▼
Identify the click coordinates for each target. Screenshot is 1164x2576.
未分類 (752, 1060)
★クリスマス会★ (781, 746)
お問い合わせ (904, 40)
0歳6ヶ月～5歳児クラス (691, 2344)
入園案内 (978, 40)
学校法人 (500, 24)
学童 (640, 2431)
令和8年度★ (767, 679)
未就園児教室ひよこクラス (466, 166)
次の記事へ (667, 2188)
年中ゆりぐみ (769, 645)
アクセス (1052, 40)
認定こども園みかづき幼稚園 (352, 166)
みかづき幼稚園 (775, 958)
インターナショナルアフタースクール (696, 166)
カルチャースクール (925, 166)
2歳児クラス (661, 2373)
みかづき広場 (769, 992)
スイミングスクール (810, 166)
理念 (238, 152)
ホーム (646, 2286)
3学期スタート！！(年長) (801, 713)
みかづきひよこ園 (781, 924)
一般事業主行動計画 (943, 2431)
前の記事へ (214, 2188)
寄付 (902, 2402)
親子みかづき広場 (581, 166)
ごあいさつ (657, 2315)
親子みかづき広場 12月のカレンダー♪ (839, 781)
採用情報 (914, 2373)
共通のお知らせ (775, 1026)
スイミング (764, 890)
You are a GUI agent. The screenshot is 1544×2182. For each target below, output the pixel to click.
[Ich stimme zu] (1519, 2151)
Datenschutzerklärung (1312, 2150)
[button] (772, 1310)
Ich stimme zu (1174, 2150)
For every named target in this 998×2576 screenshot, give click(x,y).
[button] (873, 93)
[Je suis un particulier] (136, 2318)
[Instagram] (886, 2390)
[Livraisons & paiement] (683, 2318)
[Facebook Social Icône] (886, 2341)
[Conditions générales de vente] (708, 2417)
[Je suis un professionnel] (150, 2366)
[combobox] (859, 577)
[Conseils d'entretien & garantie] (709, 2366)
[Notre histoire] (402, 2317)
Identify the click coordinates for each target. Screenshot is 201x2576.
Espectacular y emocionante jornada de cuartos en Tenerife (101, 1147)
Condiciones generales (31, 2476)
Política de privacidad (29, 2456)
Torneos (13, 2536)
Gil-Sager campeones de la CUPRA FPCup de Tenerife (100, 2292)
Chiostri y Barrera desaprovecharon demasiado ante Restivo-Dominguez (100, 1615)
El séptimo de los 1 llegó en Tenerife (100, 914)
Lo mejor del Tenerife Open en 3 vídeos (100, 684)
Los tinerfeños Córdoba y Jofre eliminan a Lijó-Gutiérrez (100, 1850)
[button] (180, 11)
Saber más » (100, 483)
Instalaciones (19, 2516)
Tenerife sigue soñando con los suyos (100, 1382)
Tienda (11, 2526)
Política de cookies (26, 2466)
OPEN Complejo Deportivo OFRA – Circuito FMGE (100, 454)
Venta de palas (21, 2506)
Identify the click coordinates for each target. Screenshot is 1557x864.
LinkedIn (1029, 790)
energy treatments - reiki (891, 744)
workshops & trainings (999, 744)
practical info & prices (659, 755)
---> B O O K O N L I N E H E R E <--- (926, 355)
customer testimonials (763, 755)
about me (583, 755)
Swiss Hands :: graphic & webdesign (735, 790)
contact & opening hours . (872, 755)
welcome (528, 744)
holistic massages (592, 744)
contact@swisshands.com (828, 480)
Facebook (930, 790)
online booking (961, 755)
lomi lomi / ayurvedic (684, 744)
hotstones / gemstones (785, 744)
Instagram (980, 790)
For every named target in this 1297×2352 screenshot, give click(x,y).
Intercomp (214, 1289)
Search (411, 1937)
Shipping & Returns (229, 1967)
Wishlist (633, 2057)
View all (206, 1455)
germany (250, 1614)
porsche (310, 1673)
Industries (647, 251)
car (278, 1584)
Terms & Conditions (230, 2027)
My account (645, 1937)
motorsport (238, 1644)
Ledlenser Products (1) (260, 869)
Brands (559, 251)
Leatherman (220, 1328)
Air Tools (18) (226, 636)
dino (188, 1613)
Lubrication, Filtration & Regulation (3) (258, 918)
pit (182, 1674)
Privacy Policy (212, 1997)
▲
*Task objective*
Word for word, write out each of the records shown above.

*Solution for this problem*
Identify the click coordinates for each target. Screenshot is 1164x2576.
未分類 (752, 1060)
★クリスマス会★ (781, 746)
お問い合わせ (904, 40)
0歳6ヶ月～5歳児クラス (691, 2344)
入園案内 (978, 40)
学校法人 (500, 24)
学童 (640, 2431)
令和8年度★ (767, 679)
未就園児教室ひよこクラス (466, 166)
次の記事へ (667, 2188)
年中ゆりぐみ (769, 645)
アクセス (1052, 40)
認定こども園みかづき幼稚園 (352, 166)
みかづき幼稚園 (775, 958)
インターナショナルアフタースクール (696, 166)
カルチャースクール (925, 166)
2歳児クラス (661, 2373)
みかづき広場 (769, 992)
スイミングスクール (810, 166)
理念 (238, 152)
ホーム (646, 2286)
3学期スタート！！(年長) (801, 713)
みかづきひよこ園 (781, 924)
一般事業主行動計画 (943, 2431)
前の記事へ (214, 2188)
寄付 (902, 2402)
親子みかづき広場 (581, 166)
ごあいさつ (657, 2315)
親子みかづき広場 12月のカレンダー♪ (839, 781)
採用情報 (914, 2373)
共通のお知らせ (775, 1026)
スイミング (764, 890)
You are a GUI agent. The screenshot is 1544×2182. For each target below, output the pixel to click.
[Ich stimme zu] (1519, 2151)
Datenschutzerklärung (1312, 2150)
[button] (772, 1310)
Ich stimme zu (1174, 2150)
For every named target in this 998×2576 screenshot, give click(x,y).
[button] (873, 93)
[Je suis un particulier] (136, 2318)
[Instagram] (886, 2390)
[Livraisons & paiement] (683, 2318)
[Facebook Social Icône] (886, 2341)
[Conditions générales de vente] (708, 2417)
[Je suis un professionnel] (150, 2366)
[combobox] (859, 577)
[Conseils d'entretien & garantie] (709, 2366)
[Notre histoire] (402, 2317)
Identify the click coordinates for each target. Screenshot is 201x2576.
Espectacular y emocionante jornada de cuartos en Tenerife (101, 1147)
Condiciones generales (31, 2476)
Política de privacidad (29, 2456)
Torneos (13, 2536)
Gil-Sager campeones de la CUPRA FPCup de Tenerife (100, 2292)
Chiostri y Barrera desaprovecharon demasiado ante Restivo-Dominguez (100, 1615)
El séptimo de los 1 llegó en Tenerife (100, 914)
Lo mejor del Tenerife Open en 3 vídeos (100, 684)
Los tinerfeños Córdoba y Jofre eliminan a Lijó-Gutiérrez (100, 1850)
[button] (180, 11)
Saber más » (100, 483)
Instalaciones (19, 2516)
Tenerife sigue soñando con los suyos (100, 1382)
Tienda (11, 2526)
Política de cookies (26, 2466)
OPEN Complejo Deportivo OFRA – Circuito FMGE (100, 454)
Venta de palas (21, 2506)
Identify the click coordinates for each target. Screenshot is 1557x864.
LinkedIn (1029, 790)
energy treatments - reiki (891, 744)
workshops & trainings (999, 744)
practical info & prices (659, 755)
---> B O O K O N L I N E H E R E <--- (926, 355)
customer testimonials (763, 755)
about me (583, 755)
Swiss Hands :: graphic & webdesign (735, 790)
contact & opening hours . (872, 755)
welcome (528, 744)
holistic massages (592, 744)
contact@swisshands.com (828, 480)
Facebook (930, 790)
online booking (961, 755)
lomi lomi / ayurvedic (684, 744)
hotstones / gemstones (785, 744)
Instagram (980, 790)
For every named target in this 1297×2352 screenshot, give click(x,y).
Intercomp (214, 1289)
Search (411, 1937)
Shipping & Returns (229, 1967)
Wishlist (633, 2057)
View all (206, 1455)
germany (250, 1614)
porsche (310, 1673)
Industries (647, 251)
car (278, 1584)
Terms & Conditions (230, 2027)
My account (645, 1937)
motorsport (238, 1644)
Ledlenser Products (1) (260, 869)
Brands (559, 251)
Leatherman (220, 1328)
Air Tools (18) (226, 636)
dino (188, 1613)
Lubrication, Filtration & Regulation (3) (258, 918)
pit (182, 1674)
Privacy Policy (212, 1997)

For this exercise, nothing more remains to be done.